In another product launch, the company is upgrading the sound quality and weather resistance of its Atrium outdoor speakers, which mount on exterior walls or under eaves. The new models also add a speed-lock mounting system that enables one-handed placement by installers on ladders.
Here's a closer look at the products:
Wireless rear surroundbar: Polk is targeting second-quarter availability of what could be a first-of-its-kind surround speaker system. The active single-chassis WRS Wireless Surround F/X, when placed behind the main listening position, reproduces two to four surround channels delivered via 2.4GHz wireless transmitter, which is connected to an A/V receiver or other audio component. The $399 8-inch by 20-inch by 8-inch speaker combines active DSP and passive Controlled Dispersion Array (CDA) driver placement, which bounces sound off the ceiling and sidewalls, to deliver an enveloping soundfield and directional cues. A three-position switch optimizes response for placement on the floor, on a waist-high surface, or on a higher shelf or mantle.
The speaker array in the ported cabinet consists of a down-firing 5.25-inch woofer and two 2-inch drivers, one firing to the left and up, and the other to the right and up, from angled baffles. The transmitter connects to an audio component's speaker or line-level outputs.
Wireless-ready subwoofers: The company's first three wireless-ready subwoofers, in the DSW Pro Digital series, can be connected wirelessly to home entertainment systems via an optional plug-and-play kit to enable more placement options.
The wireless kit, the $119 PWSK 1, consists of a small wireless dongle that connects to the subwoofers' amplifier plate and uses the subwoofers' own power supply. An included compact wireless transmitter connects to an A/V receiver. The kit uses the wireless platform used in Polk's PSWi225 wireless subwoofer.
The three Polk's new wireless-ready subwoofers are the compact DSW PRO 440wi at $449 with 8-inch woofer and 360 watts of amplification. The DSW PRO 550wi at $559 sports 10-inch woofer and 400 watts of power, and the flagship DSW PRO 660wi at $679 features 12-inch woofer and 500 watt amplifier.

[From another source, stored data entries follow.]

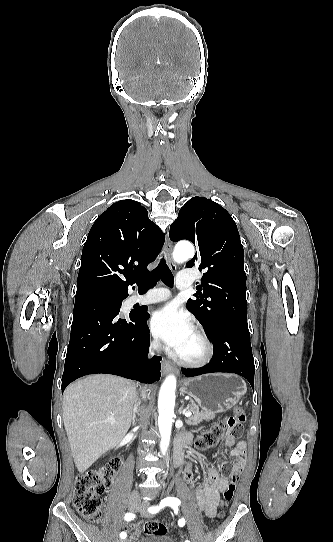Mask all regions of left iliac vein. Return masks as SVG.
<instances>
[{"instance_id": "1", "label": "left iliac vein", "mask_w": 333, "mask_h": 542, "mask_svg": "<svg viewBox=\"0 0 333 542\" xmlns=\"http://www.w3.org/2000/svg\"><path fill=\"white\" fill-rule=\"evenodd\" d=\"M148 507H149V502L148 501H144L141 504V507L139 509V513H140L141 516H143L145 518L150 516V514L148 512V509H147Z\"/></svg>"}]
</instances>
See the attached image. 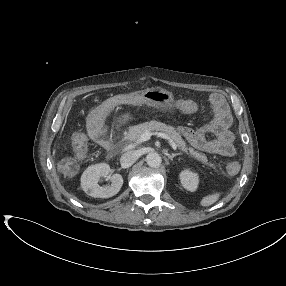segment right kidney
<instances>
[{"mask_svg":"<svg viewBox=\"0 0 286 286\" xmlns=\"http://www.w3.org/2000/svg\"><path fill=\"white\" fill-rule=\"evenodd\" d=\"M107 178L111 185L100 187V178ZM123 185V178L120 174H112L110 166L100 163L89 166L81 176V187L83 191L94 198H109L116 195Z\"/></svg>","mask_w":286,"mask_h":286,"instance_id":"1","label":"right kidney"}]
</instances>
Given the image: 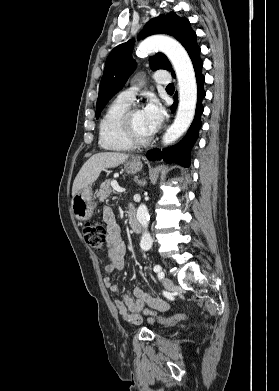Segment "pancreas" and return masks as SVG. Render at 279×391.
<instances>
[{
  "mask_svg": "<svg viewBox=\"0 0 279 391\" xmlns=\"http://www.w3.org/2000/svg\"><path fill=\"white\" fill-rule=\"evenodd\" d=\"M110 184L111 182L109 180H106L101 184L99 192L97 194L101 201L110 197L112 193H115V191L110 187Z\"/></svg>",
  "mask_w": 279,
  "mask_h": 391,
  "instance_id": "pancreas-1",
  "label": "pancreas"
}]
</instances>
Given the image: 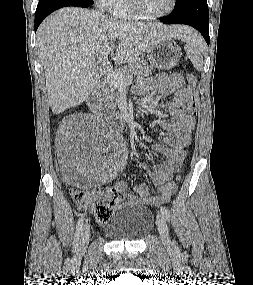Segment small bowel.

The subs set sail in the second quarter.
Atrium outdoor speakers: In upgrading its two-way Atrium outdoor series, Polk said it improved sound quality, weatherproofing, and reliability while making installation easier when installers on ladders attaching them to outdoor walls or under eaves. New anodized-aluminum tweeters and molded woofers were designed for outdoor use, with the tweeters described as "immune" to the weather while delivering smooth indoor quality and broader dynamic range for outdoor use. A weather-resistant port in larger models adds efficiency and an additional 3dB of bass output.
Six models in the lineup included three sealed-enclosure models priced from $100 each to $329 each. Two ported models are priced at $399 and $499, the latter capable of being used as either a left-right speaker or a single-speaker stereo model. It features dual-voice-coil 6.5-inch woofer and two 1-inch aluminum-dome tweeters. A slider switch lets installers select single-channel or stereo mode. Sliding the switch to single-channel mode covers the second input to prevent improper hookup.